Liban 2019: À la croisée des chemins

Chronique, Analyse et Reportage Photo

Liban 2019: À la croisée des chemins

Baptême de feu au coeur de la révolution

De toute évidence, il ne s’agit pas aujourd’hui, dans ce carnet de route, de partager des visites du pays et autres balades dans la nature. Les manifestants sont dans les rues, à travers tout le pays, les routes sont coupées, et nous avons très vite oublié cette sortie à la plage prévue le week-end dernier ! 

Je ne vous cacherai pas que pour nous expatriés, à peine rentrés au Liban, vivre une révolution aussi intense sur le terrain n’est pas de tout repos, et n’a rien à voir avec ce que nous avions vécu à partir de Montréal. Nous avions certes vibré avec tout le pays en 2001, puis en 2005, et puis lors de la guerre de 2006. Mais se retrouver entre Libanais dans nos pays d’adoption, c’était l’affaire d’un dimanche après-midi devant le consulat, un moment d’union où nous avions à partager une certaine impuissance en groupe, et l’amour de notre pays. Vivre cette révolution de l’intérieur nous permet, à chaque instant, de ressentir toute la force qui vient du centre de ce bouleversement ! « Et maintenant on fait quoi ? » m’a gentiment demandé ma femme, visiblement inquiète. Loin d’être un reproche, sa question était avant tout d’ordre pratique : on fait quoi maintenant que les routes sont barrées et que l’école est fermée ? Il faut bien amuser le petit, parce que rester entre les quatre murs de notre appartement ne ferait que développer des tensions. 

Plusieurs souvenirs de mon enfance sont remontés à la surface ces derniers jours, au temps de la guerre que nous avions vécue enfants, alors qu’avec mes frères, entourés de nos cousines et cousins, nous jouions à la maison faute d’école, et nous faisions gâter/distraire par nos parents. Une période dont je garde, paradoxalement, de très bons souvenirs. Nos parents ont dû faire beaucoup d’efforts alors pour que l’anxiété, la nervosité et toute la lourdeur ambiante ne nous atteigne pas. Cependant, pour l’enfant que j’étais, cette période était synonyme de congé scolaire, de jeux de société et de biscuits à volonté ! En observant la situation évoluer, mon premier réflexe fut d’aller faire des provisions… Comme nos parents le faisaient… 

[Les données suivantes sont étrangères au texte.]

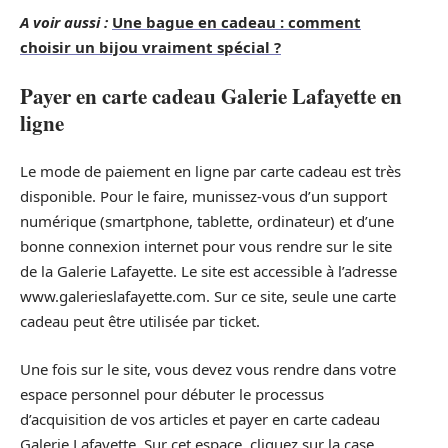
A voir aussi :
Une bague en cadeau : comment
choisir un bijou vraiment spécial ?
Payer en carte cadeau Galerie Lafayette en
ligne
Le mode de paiement en ligne par carte cadeau est très
disponible. Pour le faire, munissez-vous d’un support
numérique (smartphone, tablette, ordinateur) et d’une
bonne connexion internet pour vous rendre sur le site
de la Galerie Lafayette. Le site est accessible à l’adresse
www.galerieslafayette.com. Sur ce site, seule une carte
cadeau peut être utilisée par ticket.
Une fois sur le site, vous devez vous rendre dans votre
espace personnel pour débuter le processus
d’acquisition de vos articles et payer en carte cadeau
Galerie Lafayette. Sur cet espace, cliquez sur la case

Ces quelques jours nous ont également permis de nous réconcilier avec la rue, de partir à la rencontre de tous les Libanais. À travers ces moments que nous vivons au cœur d’un rassemblement inédit, nous avons pu renouer avec notre espace public et nous le réapproprier. Et vivre de belles rencontres également, comme les retrouvailles par hasard avec un copain de Montréal, croisé parmi la foule de quelque centaines de milliers de personnes.

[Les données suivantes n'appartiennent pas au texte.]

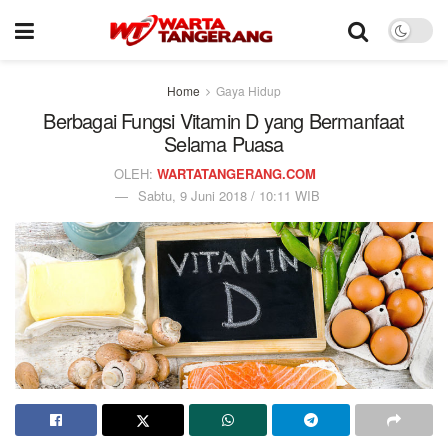
Home
Gaya Hidup
Berbagai Fungsi Vitamin D yang Bermanfaat
Selama Puasa
OLEH:
WARTATANGERANG.COM
Sabtu, 9 Juni 2018 / 10:11 WIB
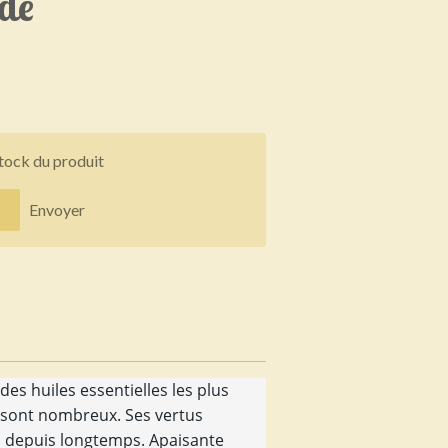
de
stock du produit
Envoyer
 des huiles essentielles les plus
ts sont nombreux. Ses vertus
s depuis longtemps. Apaisante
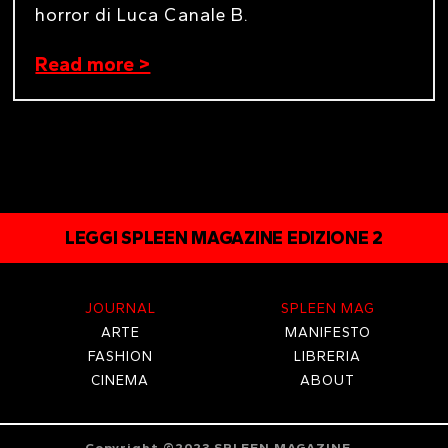
horror di Luca Canale B.
Read more >
LEGGI SPLEEN MAGAZINE EDIZIONE 2
JOURNAL
SPLEEN MAG
ARTE
MANIFESTO
FASHION
LIBRERIA
CINEMA
ABOUT
Copyright ©2023 SPLEEN MAGAZINE
–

À chaque génération sa révolution, à nous maintenant de pousser un peu plus loin cette dernière, et en finir avec les guerres du Liban. Ces guerres qui avant tout sont dans nos têtes, tels des murs que chacun de nous a érigés pour se défendre de son voisin. Aujourd’hui, ces foules massées dans les lieux publics sont surtout l’expression d’un rejet de ces murs, une refonte en quelque sorte de notre identité. Mon fils prend plaisir à marcher dans les rues, à voir les groupes se rassembler, à brandir le drapeau libanais et à crier « Révolution » à qui veut bien l’entendre. Je lui souhaite de toujours pouvoir s’approprier cet espace, pour que les rues de notre pays puissent appartenir à ces nouvelles générations et qu’à son tour le pays tout entier puisse être leur maison. Que Dieu bénisse cette maison, et qu’elle garde toujours ses portes grandes ouvertes à tous ses citoyens qui se rassemblent aujourd’hui aux quatre coins du monde.